彼女が行ったのは、電源コンセントの二つの穴を針金で繋げたのと同じ事だった。つまりショートしたのだ。
「……あぁ、ビックリした」
「「それはこっちのセリフだ(よ)」」
フォーリィの言葉にヴェージェ達がツッコんだ。
「ま、まあ。これで電気の魔道具が手に入ったわ」
「おめでとうと言っていいのかしら?どう見てもこれかなり危険なものよね」
妹がずっとデンキと言うものを求めていたのを知っているヴェージェは。本来なら彼女におめでとうと言いたいところだが、先ほど派手な音と火花を目せられた後では、心配の方が勝っていた。
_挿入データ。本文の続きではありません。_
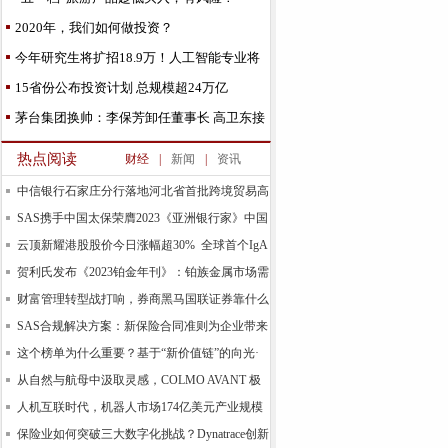
2020年，我们如何做投资？
今年研究生将扩招18.9万！人工智能专业将
重点发展这些学
15省份公布投资计划 总规模超24万亿
茅台集团换帅：李保芳卸任董事长 高卫东接
棒
热点阅读
财经
|
新闻
|
资讯
中信银行石家庄分行落地河北省首批跨境贸易高
水平
SAS携手中国太保荣膺2023《亚洲银行家》中国
合规
云顶新耀港股股价今日涨幅超30% 全球首个IgA
肾
贺利氏发布《2023铂金年刊》：铂族金属市场需
求预计
财富管理转型战打响，券商黑马国联证券靠什么
领跑基
SAS合规解决方案：新保险合同准则为企业带来
新的机
这个榜单为什么重要？基于“新价值链”的向光·
易善
从自然与航母中汲取灵感，COLMO AVANT 极
境空调自由
人机互联时代，机器人市场174亿美元产业规模
背后的
保险业如何突破三大数字化挑战？Dynatrace创新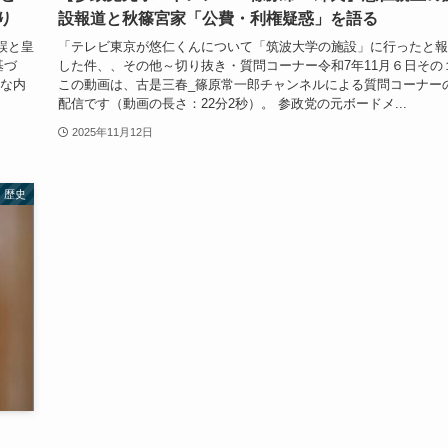
り
設報道と秋篠宮家「公費・利権疑惑」を語る
誤と皇
「テレビ東京が悠仁くんについて「筑波大学の施設」に行ったと報
基づ
した件、、その他～切り抜き・質問コーナー令和7年11月６日その
主な内
この動画は、古是三春_篠原常一郎チャンネルによる質問コーナー
配信です（動画の長さ：22分2秒）。 参政党の元ボードメ...
2025年11月12日
歴史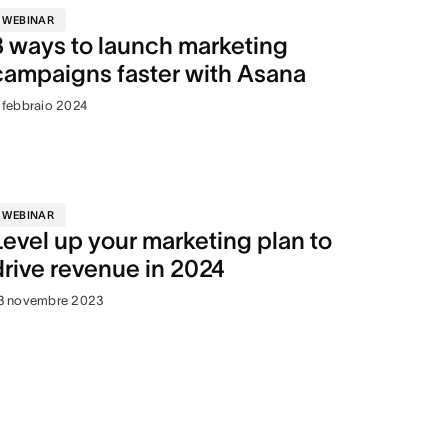
WEBINAR
3 ways to launch marketing
campaigns faster with Asana
 febbraio 2024
WEBINAR
Level up your marketing plan to
drive revenue in 2024
3 novembre 2023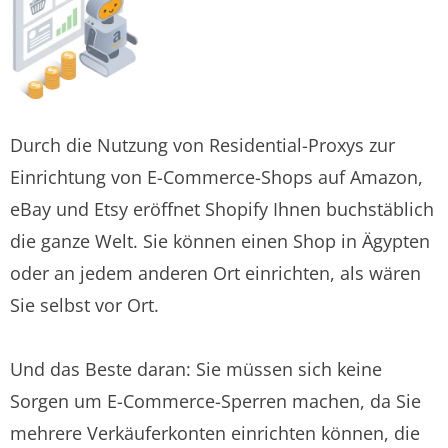
Durch die Nutzung von Residential-Proxys zur
Einrichtung von E-Commerce-Shops auf Amazon,
eBay und Etsy eröffnet Shopify Ihnen buchstäblich
die ganze Welt. Sie können einen Shop in Ägypten
oder an jedem anderen Ort einrichten, als wären
Sie selbst vor Ort.
Und das Beste daran: Sie müssen sich keine
Sorgen um E-Commerce-Sperren machen, da Sie
mehrere Verkäuferkonten einrichten können, die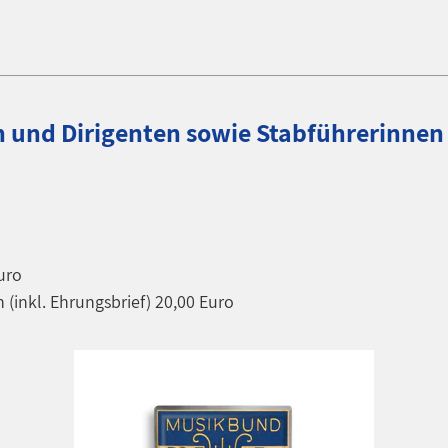
n und Dirigenten sowie Stabführerinnen
Euro
 (inkl. Ehrungsbrief) 20,00 Euro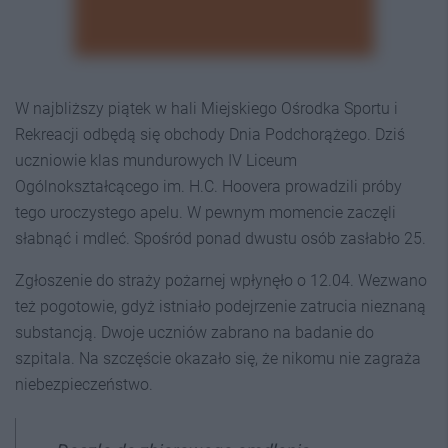
W najbliższy piątek w hali Miejskiego Ośrodka Sportu i
Rekreacji odbędą się obchody Dnia Podchorążego. Dziś
uczniowie klas mundurowych IV Liceum
Ogólnokształcącego im. H.C. Hoovera prowadzili próby
tego uroczystego apelu. W pewnym momencie zaczęli
słabnąć i mdleć. Spośród ponad dwustu osób zasłabło 25.
Zgłoszenie do straży pożarnej wpłynęło o 12.04. Wezwano
też pogotowie, gdyż istniało podejrzenie zatrucia nieznaną
substancją. Dwoje uczniów zabrano na badanie do
szpitala. Na szczęście okazało się, że nikomu nie zagraża
niebezpieczeństwo.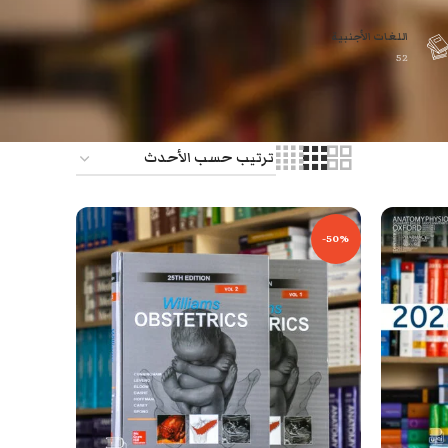
اللغات الأجنبية
52
-50%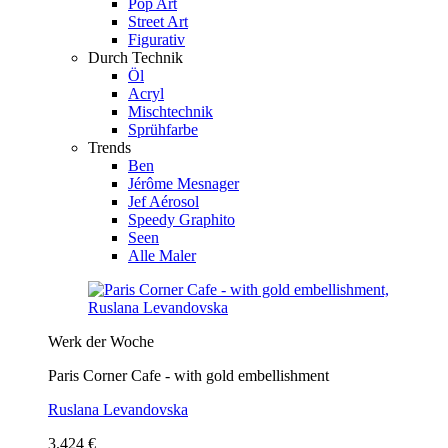
Pop Art
Street Art
Figurativ
Durch Technik
Öl
Acryl
Mischtechnik
Sprühfarbe
Trends
Ben
Jérôme Mesnager
Jef Aérosol
Speedy Graphito
Seen
Alle Maler
Werk der Woche
Paris Corner Cafe - with gold embellishment
Ruslana Levandovska
3.424 €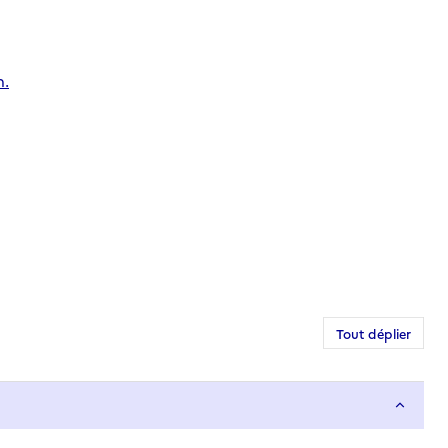
n.
Tout déplier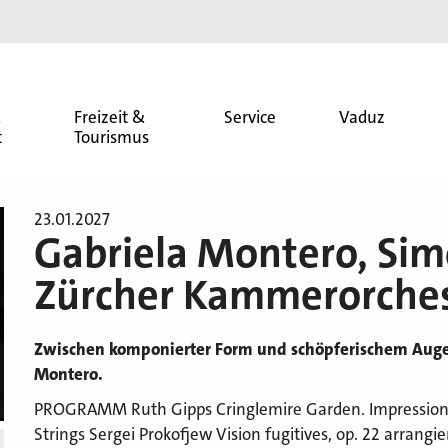
&
Freizeit &
Service
Vaduz
t
Tourismus
23.01.2027
Gabriela Montero, Sim
Zürcher Kammerorche
Zwischen komponierter Form und schöpferischem Augen
Montero.
PROGRAMM Ruth Gipps Cringlemire Garden. Impression für
Strings Sergei Prokofjew Vision fugitives, op. 22 arrangi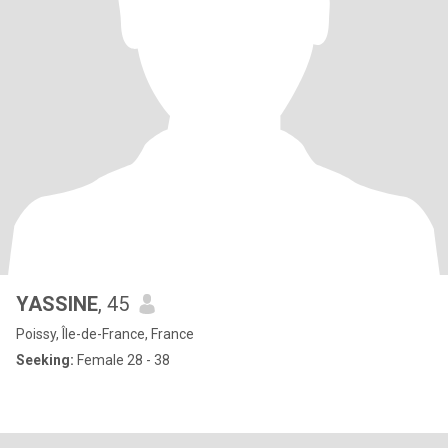
YASSINE
, 45
Poissy, Île-de-France, France
Seeking:
Female 28 - 38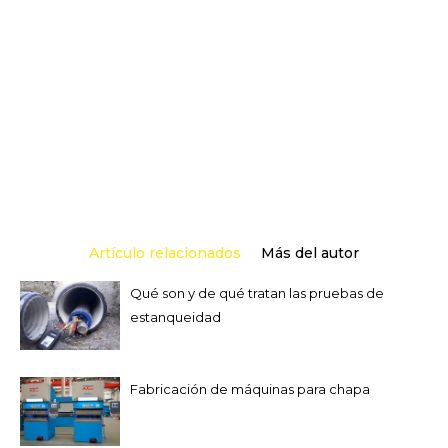
Artículo relacionados
Más del autor
Qué son y de qué tratan las pruebas de
estanqueidad
Fabricación de máquinas para chapa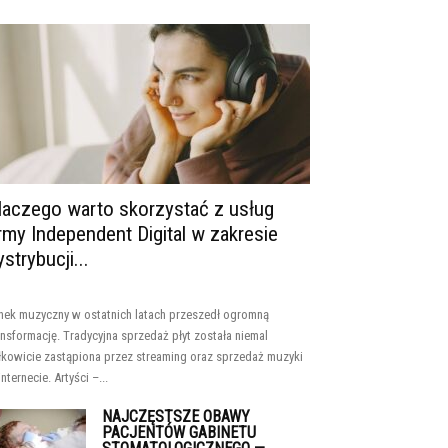
laczego warto skorzystać z usług
irmy Independent Digital w zakresie
ystrybucji...
nek muzyczny w ostatnich latach przeszedł ogromną
ansformację. Tradycyjna sprzedaż płyt została niemal
łkowicie zastąpiona przez streaming oraz sprzedaż muzyki
internecie. Artyści –...
NAJCZĘSTSZE OBAWY
PACJENTÓW GABINETU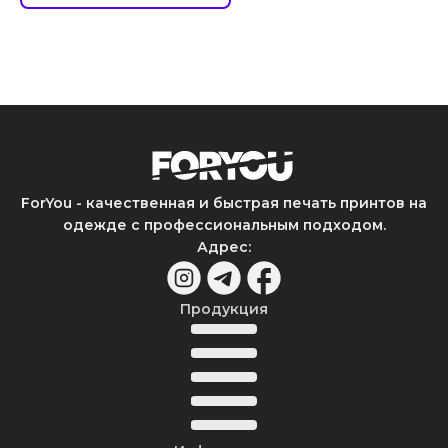
ForYou - качественная и быстрая печать принтов на
одежде с профессиональным подходом.
Адрес
:
Продукция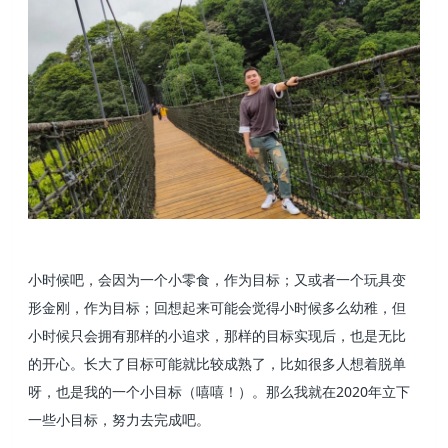
小时候吧，会因为一个小零食，作为目标；又或者一个玩具变
形金刚，作为目标；回想起来可能会觉得小时候多么幼稚，但
小时候只会拥有那样的小追求，那样的目标实现后，也是无比
的开心。长大了目标可能就比较成熟了，比如很多人想着脱单
呀，也是我的一个小目标（嘻嘻！）。那么我就在2020年立下
一些小目标，努力去完成吧。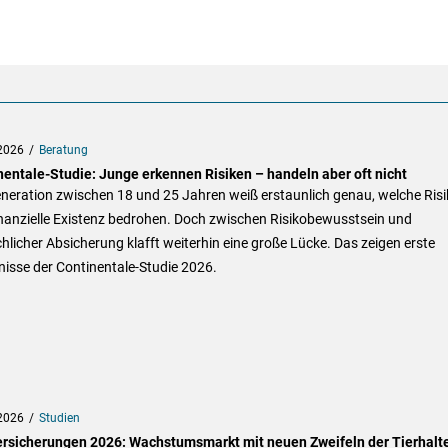
2026
Beratung
nentale-Studie: Junge erkennen Risiken – handeln aber oft nicht
neration zwischen 18 und 25 Jahren weiß erstaunlich genau, welche Ris
inanzielle Existenz bedrohen. Doch zwischen Risikobewusstsein und
hlicher Absicherung klafft weiterhin eine große Lücke. Das zeigen erste
isse der Continentale-Studie 2026.
2026
Studien
ersicherungen 2026: Wachstumsmarkt mit neuen Zweifeln der Tierhalt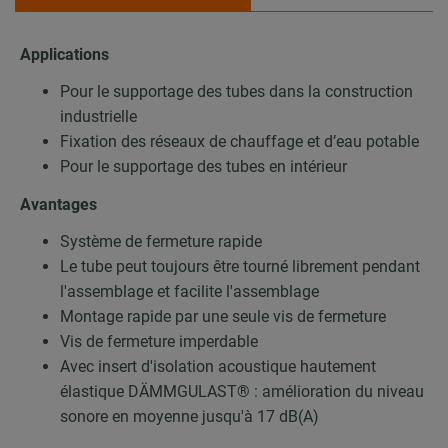
Applications
Pour le supportage des tubes dans la construction
industrielle
Fixation des réseaux de chauffage et d’eau potable
Pour le supportage des tubes en intérieur
Avantages
Système de fermeture rapide
Le tube peut toujours être tourné librement pendant
l'assemblage et facilite l'assemblage
Montage rapide par une seule vis de fermeture
Vis de fermeture imperdable
Avec insert d'isolation acoustique hautement
élastique DÄMMGULAST® : amélioration du niveau
sonore en moyenne jusqu'à 17 dB(A)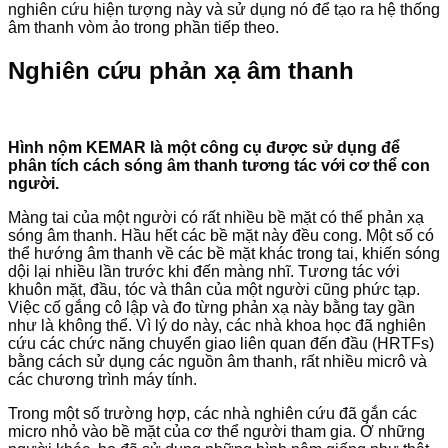
nghiên cứu hiện tượng này và sử dụng nó để tạo ra hệ thống
âm thanh vòm ảo trong phần tiếp theo.
Nghiên cứu phản xạ âm thanh
Hình nộm KEMAR là một công cụ được sử dụng để
phân tích cách sóng âm thanh tương tác với cơ thể con
người.
Màng tai của một người có rất nhiều bề mặt có thể phản xạ
sóng âm thanh. Hầu hết các bề mặt này đều cong. Một số có
thể hướng âm thanh về các bề mặt khác trong tai, khiến sóng
dội lại nhiều lần trước khi đến màng nhĩ. Tương tác với
khuôn mặt, đầu, tóc và thân của một người cũng phức tạp.
Việc cố gắng cô lập và đo từng phản xạ này bằng tay gần
như là không thể. Vì lý do này, các nhà khoa học đã nghiên
cứu các chức năng chuyển giao liên quan đến đầu (HRTFs)
bằng cách sử dụng các nguồn âm thanh, rất nhiều micrô và
các chương trình máy tính.
Trong một số trường hợp, các nhà nghiên cứu đã gắn các
micro nhỏ vào bề mặt của cơ thể người tham gia. Ở những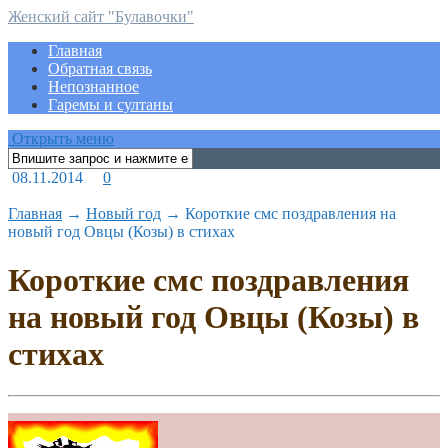
Женский сайт "Булавочки"
Главная
Обратная связь
Непознанное
Гаремы и султаны
Открыть меню
08.11.2014
0
Главная
→
Новый год
→
Короткие смс поздравления на
новый год Овцы (Козы) в стихах
Короткие смс поздравления
на новый год Овцы (Козы) в
стихах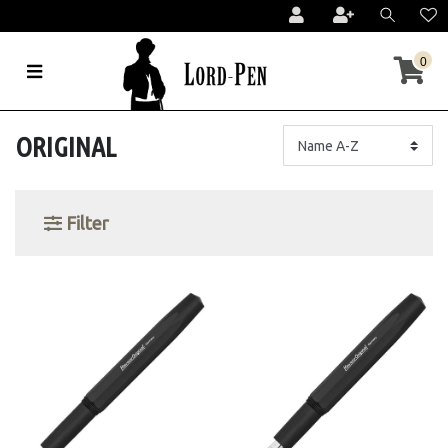
0
ORIGINAL
Filter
でも、そんな心配をよそに、フォーリィの心はさらに先に行っていた。
「と、言うわけでロックムートさん♪」
彼女が天使の笑顔を向けてロックムートに手を差し伸べた。
「ちょっと、これでピリッとしてみて♪そして電気を体感してみて♪」
彼女は、ロックムートに軽く感電してもらい、電位差を生み出す魔石を見つけられるようにしてもらおうと考えていた。今後、電気を使った製品を開発するにあたって、ロックムート達ドワーフが魔石を見つけられれば、製造を丸投げできるからだ。
「嫌だあぁぁぁぁぁぁぁぁぁぁぁぁぁぁぁぁ!」
そして、ロックムートの叫びが工房に響き渡る。